One thing that was on my mind reading The Looming Tower was a debate that I most commonly see played out among atheists. (Mind you, Wright does not involve himself in this argument.) One the one hand, you have arguments from the likes of Richard Dawkins and "Imagine No Religion billboards that essentially portray religion as the sine non qua of terrorism. On the other side you have people like Scott Atran who is an atheist but sees religion's role in terrorism as a minor one. At one of the Beyond Belief conferences he said: "I think that religion is basically a neutral vessel. It has done everything you can imagine, and its contrary. And there is nothing intrinsic about religion, for the good or the bad." Atran has done a lot of research on terrorism and, while I haven't read his work in detail, he seems to come down on the side that people become terrorists because they become morally offended, not because they read the Quran and suddenly have a revelation that they need to become a suicide bomber. Today's terrorists are usually well-educated young men. They see people like themselves being killed on Al Jazeera and talk about it with a small group of friends, say, at a soccer club. The complaining is done in an echo chamber until the anger reaches a boiling point and some of them actually commit terrorist acts.

And so I readThe Looming Tower always keeping an eye on this debate. How much did religion have to do with the story? While Wright doesn't address this, he does quote the actors involved and looks at the ideological underpinnings of al-Qaeda.

On the one hand, I'm sympathetic to Atran's side. Sure, being religious doesn't mean you're going to become violent. And Wright points out examples of how many people didn't respond to bin Laden's fatwa to fight in Afghanistan. Indeed, many who did weren't specifically motivated by religion. On the other, religion surely plays a part in the story. Qutb was very specific in citing Islam as the answer to materialism/modernization/the West. For him it was a specific version of a specific religion that had all the answers and could provide the best way of life for people. al-Zawahiri thought that Egypt had become too modern and wanted it to "return" to Islam – his version of it, anyway. Bin Laden? Same thing. (And more, of course.)

While it is true that there are many factors involved here and that removing religion doesn't mean that peace and harmony would prevail in the world, religion is omnipresent in Wright's story. To simply say that religion is an empty, neutral vessel is to ignore the reality that it will be filled up quickly. I just don't see how one can say that religion has either no role or one so inconsequential that it can basically be ignored when discussing terrorism. At the very least, religion can act as a rallying point around which other more secular grievances can gather. Similarly, to say that there would be no terrorism if there was no religion seem equally reckless to me.

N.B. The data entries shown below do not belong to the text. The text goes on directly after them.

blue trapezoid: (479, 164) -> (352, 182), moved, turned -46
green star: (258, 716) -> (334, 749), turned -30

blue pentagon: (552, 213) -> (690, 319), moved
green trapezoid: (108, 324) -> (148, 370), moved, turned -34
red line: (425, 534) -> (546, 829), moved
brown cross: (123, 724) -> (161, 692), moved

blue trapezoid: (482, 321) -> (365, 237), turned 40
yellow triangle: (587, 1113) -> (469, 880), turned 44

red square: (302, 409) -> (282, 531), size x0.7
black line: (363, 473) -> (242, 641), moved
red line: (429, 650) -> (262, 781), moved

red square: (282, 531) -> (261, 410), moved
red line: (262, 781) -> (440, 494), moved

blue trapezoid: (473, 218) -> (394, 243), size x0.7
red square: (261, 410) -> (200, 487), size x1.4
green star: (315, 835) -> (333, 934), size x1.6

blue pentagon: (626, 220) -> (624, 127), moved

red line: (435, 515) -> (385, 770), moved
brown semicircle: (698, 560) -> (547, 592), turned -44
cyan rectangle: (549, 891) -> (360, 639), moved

Getting back to The Looming Tower, I have to say that it was an engrossing read. It provides a lot of background material essential to understanding our times and really puts al-Qaeda and Osama bin Laden into perspective. It also made me wonder if our government has corrected the institutional problems that prevented law enforcement and intelligence agencies from tackling al-Qaeda within our borders. Despite being four years old, Wright’s interviews and exhaustive investigations contribute to a book that still holds up and remains, as near as I can tell, the definitive book on the subject.